Both men pleaded guilty to misusing the deadly gas sulfuryl fluoride at the McCaughey's Palm City home last August. The case sparked state investigations, law changes and a 78-page report from the inspector general.

Despite all the noise, the Contact 5 Investigators have learned very little has actually changed.

"Do you think you'll ever have your home fumigated again?" Asked Contact 5 Investigator Jared Werksma. "No, Absolutely not" answered Carl McCaughey during an interview last November.

"There's got to be something done to where this can never happen to another family" he added.

The McCaughey family had hoped non-toxic alternatives to sulfuryl fluoride, the deadly gas that poisoned their son Peyton, would catch on.

However, records from Florida's Department of Agriculture show fumigations have skyrocketed since 2011.

2011 - 36,674 sulfuryl fluoride fumigation notifications
2012 - 42,906 sulfuryl fluoride fumigation notifications
2013 - 49,343 sulfuryl fluoride fumigation notifications
2014 - 63,491 sulfuryl fluoride fumigation notifications
2015 - 57,117 sulfuryl fluoride fumigation notifications

The 2015 figure is for fumigations through October. the Florida Department of Agriculture says 36,049 fumigations have been scheduled since then. That averages just over 6,000 fumigations per month.

"Do you think that it is sustainable for us to keep doing fumigations at the the rate that we're doing them in Florida?" asked Werksma.

"I think it's irresponsible," answered Dr. Bill Louda, an environmental chemist at Florida Atlantic University.

Louda says he recently discovered just how harmful sulfuryl fluoride is to our environment.

"My wife is on the other end of the house going what are you yelling at?" Louda explained.

"I said well I'm checking and rechecking these numbers and I can't believe it," he added.

Louda says even if only 10 percent of the sulfuryl fluoride used to fumigate one average-sized home goes into the atmosphere, it does more damage to the environment than if you used thermal pest control on every single house in Florida.

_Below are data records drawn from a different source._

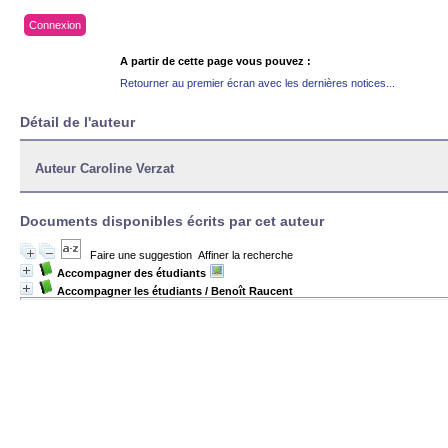
Connexion
A partir de cette page vous pouvez :
Retourner au premier écran avec les dernières notices...
Détail de l'auteur
Auteur Caroline Verzat
Documents disponibles écrits par cet auteur
Faire une suggestion
Affiner la recherche
Accompagner des étudiants
Accompagner les étudiants
/ Benoît Raucent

"Conservatively, 30-million times more harmful to our environment on a global warming bases," Louda said.

Yet, the inspector general's 78-page report only gives a few lines at the bottom of one page on alternative pest control (Below):

The division has an online brochure that provides general information to the public regarding
alternative methods to structural fumigation. (See Appendix D for copy of brochure). The
following are types listed:

  • Electric Gun is a spot treatment generally used in the retreatment of large buildings. The gun is connected to electricity and the moisture of the termite draws the charge.
  • Freezing with liquid nitrogen, which is a spot treatment that freezes the pest using liquid nitrogen.
  • Heat is a non-chemical option for treatment. The treatment process involves heating all wood in the structure to a certain temperature and holding that temperature for a certain amount of time.
  • Chemical drill is a spot treatment that utilizes a termiticide that is injected into the wood.

Meanwhile Florida is on pace for 72,000 fumigations, another record, in 2016.

Because of an ongoing civil case the McCaughey family couldn't comment on this story. They said Peyton is still in daily therapy and has recently returned to school part-time.